#### Task prompt
If a line includes "historii", copy it out of the entries.

Records provided section start

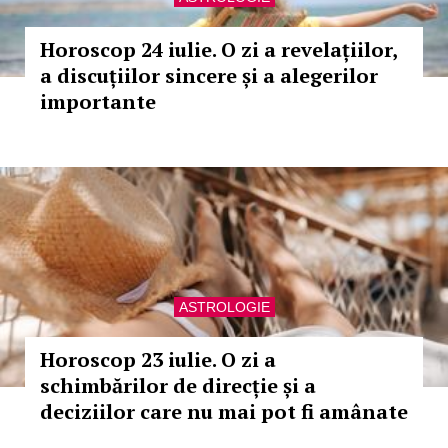
Horoscop 24 iulie. O zi a revelațiilor,
a discuțiilor sincere și a alegerilor
importante
ASTROLOGIE
Horoscop 23 iulie. O zi a
schimbărilor de direcție și a
deciziilor care nu mai pot fi amânate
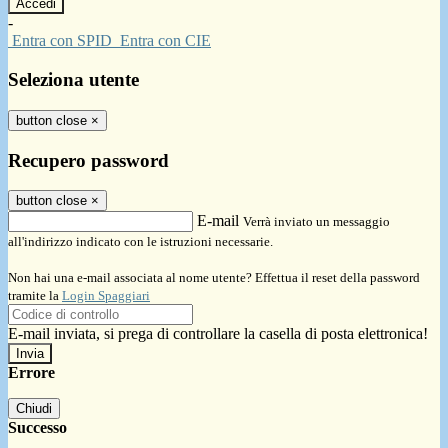
-
Entra con SPID
Entra con CIE
Seleziona utente
button close
×
Recupero password
button close
×
E-mail
Verrà inviato un messaggio
all'indirizzo indicato con le istruzioni necessarie.
Non hai una e-mail associata al nome utente? Effettua il reset della password
tramite la
Login Spaggiari
E-mail inviata, si prega di controllare la casella di posta elettronica!
Errore
Chiudi
Successo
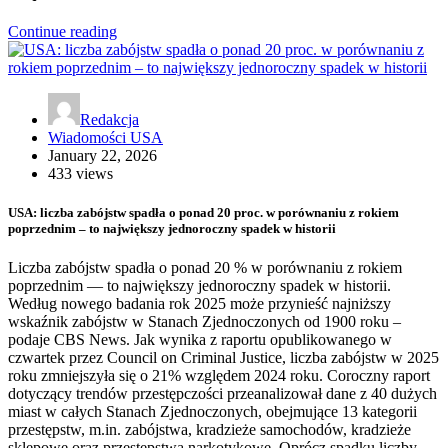
Continue reading
Redakcja
Wiadomości USA
January 22, 2026
433 views
USA: liczba zabójstw spadła o ponad 20 proc. w porównaniu z rokiem
poprzednim – to największy jednoroczny spadek w historii
Liczba zabójstw spadła o ponad 20 % w porównaniu z rokiem
poprzednim — to największy jednoroczny spadek w historii.
Według nowego badania rok 2025 może przynieść najniższy
wskaźnik zabójstw w Stanach Zjednoczonych od 1900 roku –
podaje CBS News. Jak wynika z raportu opublikowanego w
czwartek przez Council on Criminal Justice, liczba zabójstw w 2025
roku zmniejszyła się o 21% względem 2024 roku. Coroczny raport
dotyczący trendów przestępczości przeanalizował dane z 40 dużych
miast w całych Stanach Zjednoczonych, obejmujące 13 kategorii
przestępstw, m.in. zabójstwa, kradzieże samochodów, kradzieże
sklepowe oraz przestępstwa narkotykowe. Oprócz spadku liczby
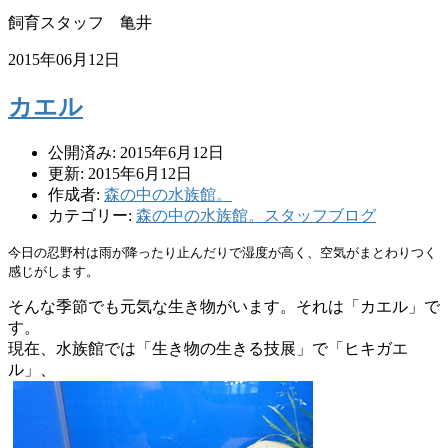
飼育スタッフ 亀井
2015年06月12日
カエル
公開済み: 2015年6月12日
更新: 2015年6月12日
作成者:
森の中の水族館。
カテゴリー:
森の中の水族館。スタッフブログ
今日の忍野村は雨が降ったり止んだりで湿度が高く、
空気がまとわりつく
感じがします。
そんな季節でも元気な生き物がいます。それは「カエル」で
す。
現在、水族館では「生き物の生きる技展」で「ヒキガエ
ル」、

Records provided section end

#### Solution to this task
poprzednim – to największy jednoroczny spadek w historii
poprzednim — to największy jednoroczny spadek w historii.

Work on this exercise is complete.